If i go the bottle conditioning route. Is it just like any other bottling day? Does the fresh yeast i choose matter that much? From what I understand the new yeast won't add to the flavor profile. With that in mind I am thinking US-05.

Re: Packaging Sour Beers

Posted: Sun Jun 17, 2012 5:52 pm
by Ironman
I think your bottling yeast will have to be pretty bad ass stuff depending on the alcohol level.

Re: Packaging Sour Beers

Posted: Mon Jun 18, 2012 7:13 am
by spiderwrangler
Would the 'bugs' get you carbonation on their own without adding more yeast?

Re: Packaging Sour Beers

Posted: Mon Jun 18, 2012 10:47 am
by bhaas
I was working off of what brewinhard recommended, since the beer will be year old by the time i bottle it adding some fresh yeast just for insurance of proper bottle conditioning.

Re: Packaging Sour Beers

Posted: Mon Jun 18, 2012 12:39 pm
by maxwell
You will also need to add an unusually large amount of priming sugar at bottling time. You can search around for a number on the interwebs, but something like 6 oz instead of 4 may be required. This is because after sitting at room temp for so long after fermentation the beer loses dissolved CO2. Having bottled and kegged sours, I might lean towards filling from the keg just because you have so much more control over carbonation. Nothing sucks more than spending a year or more to make a sour beer and then having the carbonation wrong.

Re: Packaging Sour Beers

Posted: Tue Jun 19, 2012 12:33 pm
by brewinhard
spiderwrangler wrote:Would the 'bugs' get you carbonation on their own without adding more yeast?
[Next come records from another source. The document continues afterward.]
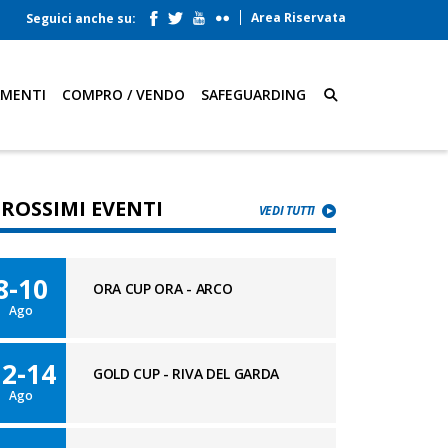
Area Riservata
Seguici anche su:
AMENTI
COMPRO / VENDO
SAFEGUARDING
PROSSIMI EVENTI
VEDI TUTTI
8-10
ORA CUP ORA - ARCO
Ago
12-14
GOLD CUP - RIVA DEL GARDA
Ago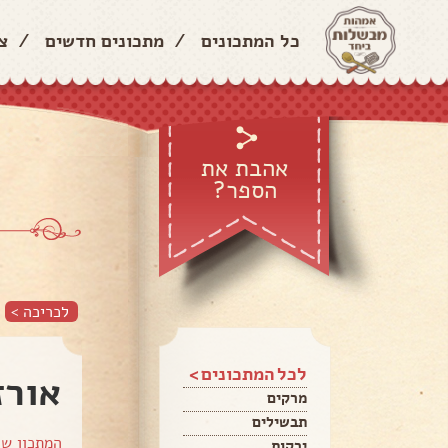
כל המתכונים
/
מתכונים חדשים
/
צ
אהבת את
הספר?
לכריכה >
לכל המתכונים >
אורז
מרקים
תבשילים
המתכון ש
ירקות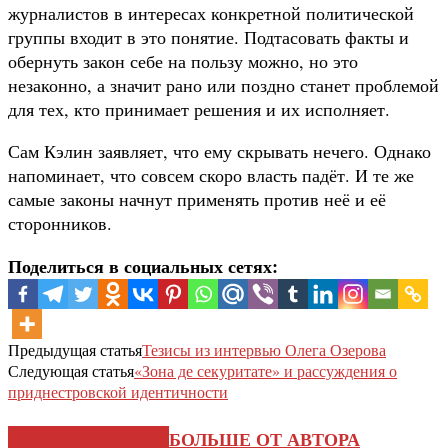
журналистов в интересах конкретной политической
группы входит в это понятие. Подтасовать факты и
обернуть закон себе на пользу можно, но это
незаконно, а значит рано или поздно станет проблемой
для тех, кто принимает решения и их исполняет.
Сам Кэлин заявляет, что ему скрывать нечего. Однако
напоминает, что совсем скоро власть падёт. И те же
самые законы начнут применять против неё и её
сторонников.
Поделиться в социальных сетях:
Предыдущая статья
Тезисы из интервью Олега Озерова
Следующая статья
«Зона де секуритате» и рассуждения о
приднестровской идентичности
СХОЖИЕ СТАТЬИ
БОЛЬШЕ ОТ АВТОРА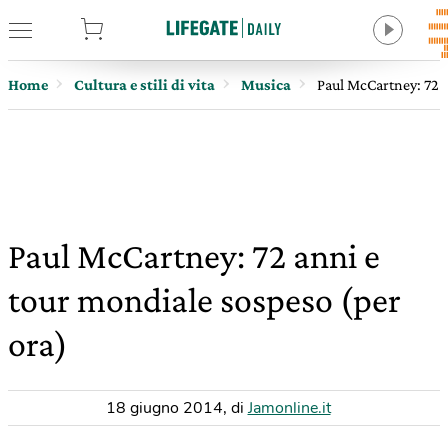
tore
Home
Cultura e stili di vita
Musica
Paul McCartney: 72 a
Paul McCartney: 72 anni e
tour mondiale sospeso (per
ora)
18 giugno 2014
,
di
Jamonline.it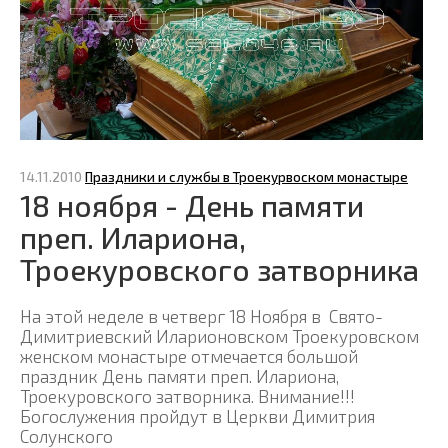
14.11.2010
Праздники и службы в Троекурвоском монастыре
18 ноября - День памяти
преп. Илариона,
Троекуровского затворника
На этой неделе в четверг 18 Ноября в Свято-
Димитриевский Иларионовском Троекуровском
женском монастыре отмечается большой
праздник День памяти преп. Илариона,
Троекуровского затворника. Внимание!!!
Богослужения пройдут в Церкви Димитрия
Солунского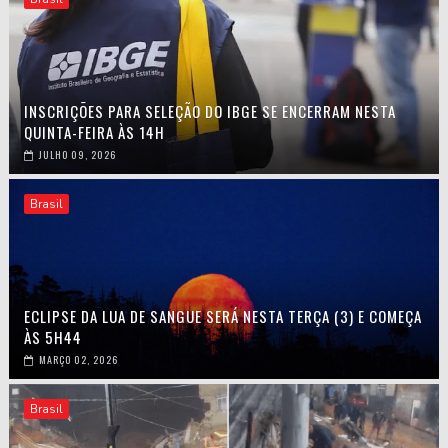
INSCRIÇÕES PARA SELEÇÃO DO IBGE SE ENCERRAM NESTA
QUINTA-FEIRA ÀS 14H
JULHO 09, 2026
Brasil
ECLIPSE DA LUA DE SANGUE SERÁ NESTA TERÇA (3) E COMEÇA
ÀS 5H44
MARÇO 02, 2026
Brasil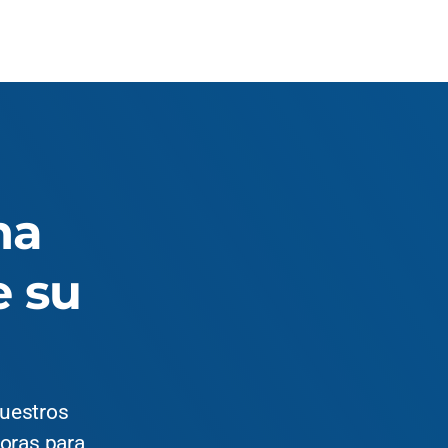
na
e su
Nuestros
horas para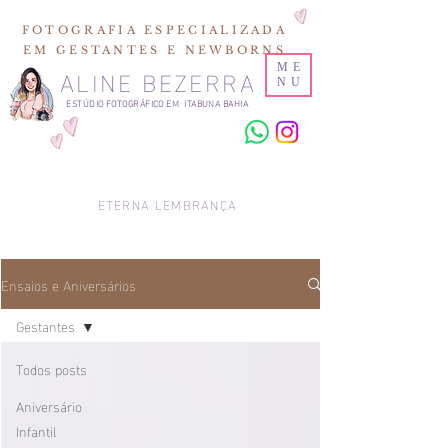
FOTOGRAFIA ESPECIALIZADA
EM GESTANTES E NEWBORNS
ALINE BEZERRA
ME
NU
ESTÚDIO FOTOGRÁFICO EM ITABUNA BAHIA
ETERNA LEMBRANÇA
Ensaios e Aniversários
Gestantes
Todos posts
Aniversário
Infantil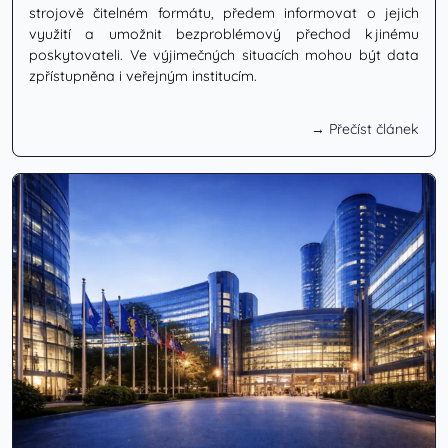
strojově čitelném formátu, předem informovat o jejich
využití a umožnit bezproblémový přechod k jinému
poskytovateli. Ve výjimečných situacích mohou být data
zpřístupněna i veřejným institucím.
→ Přečíst článek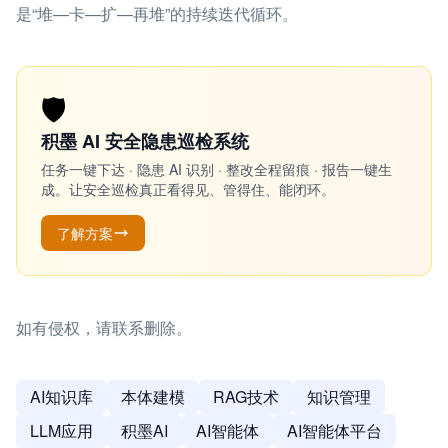
是“堆—卡—扩—再堆”的持续迭代循环。
🛡️
积墨 AI 安全隐患巡检系统
任务一键下达 · 隐患 AI 识别 · 整改全程留痕 · 报告一键生
成。让安全巡检真正看得见、管得住、能闭环。
了解方案
如有侵权，请联系删除。
AI知识库
本体建模
RAG技术
知识管理
LLM应用
积墨AI
AI智能体
AI智能体平台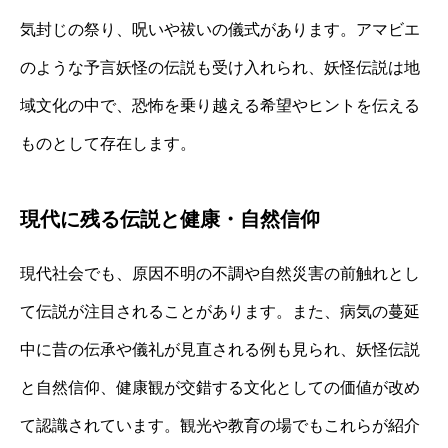
気封じの祭り、呪いや祓いの儀式があります。アマビエ
のような予言妖怪の伝説も受け入れられ、妖怪伝説は地
域文化の中で、恐怖を乗り越える希望やヒントを伝える
ものとして存在します。
現代に残る伝説と健康・自然信仰
現代社会でも、原因不明の不調や自然災害の前触れとし
て伝説が注目されることがあります。また、病気の蔓延
中に昔の伝承や儀礼が見直される例も見られ、妖怪伝説
と自然信仰、健康観が交錯する文化としての価値が改め
て認識されています。観光や教育の場でもこれらが紹介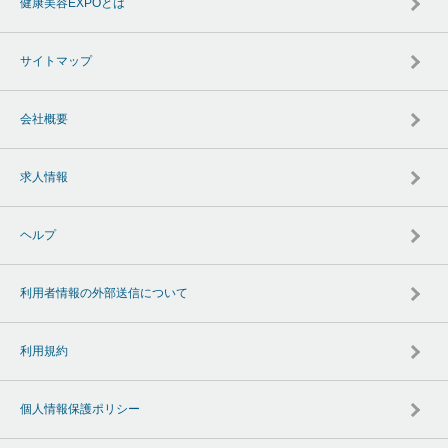
健康美容EXPOとは
サイトマップ
会社概要
求人情報
ヘルプ
利用者情報の外部送信について
利用規約
個人情報保護ポリシー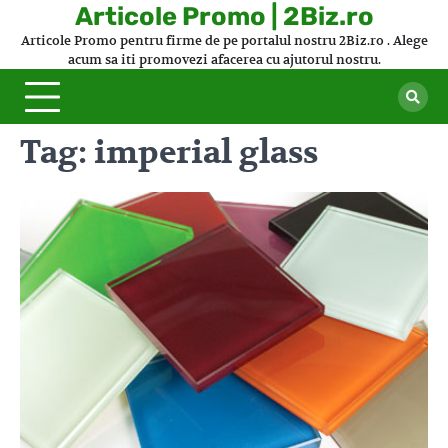
Skip
Articole Promo | 2Biz.ro
to
Articole Promo pentru firme de pe portalul nostru 2Biz.ro . Alege
content
acum sa iti promovezi afacerea cu ajutorul nostru.
Tag:
imperial glass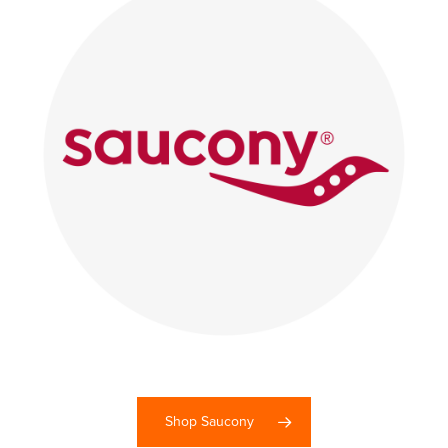
Shop Saucony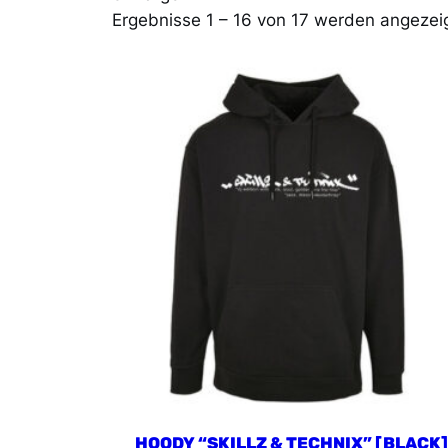
Ergebnisse 1 – 16 von 17 werden angezei
HOODY “SKILLZ & TECHNIX” [BLACK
The bugs will eventually get you carbonated but it could take awhile (up to a couple mos). All the while your beer is mixing with the oxygen in the bottle getting oxidized.

Any dry yeast will work well, although I prefer Lalvin EC-1118 dry champagne yeast. It costs only $1, comes in 5 gram sachets (more than enough for bottling a 5 gallon batch), is alcohol, and low pH tolerant. All of this equals to a perfect yeast for bottle condittioning a sour beer.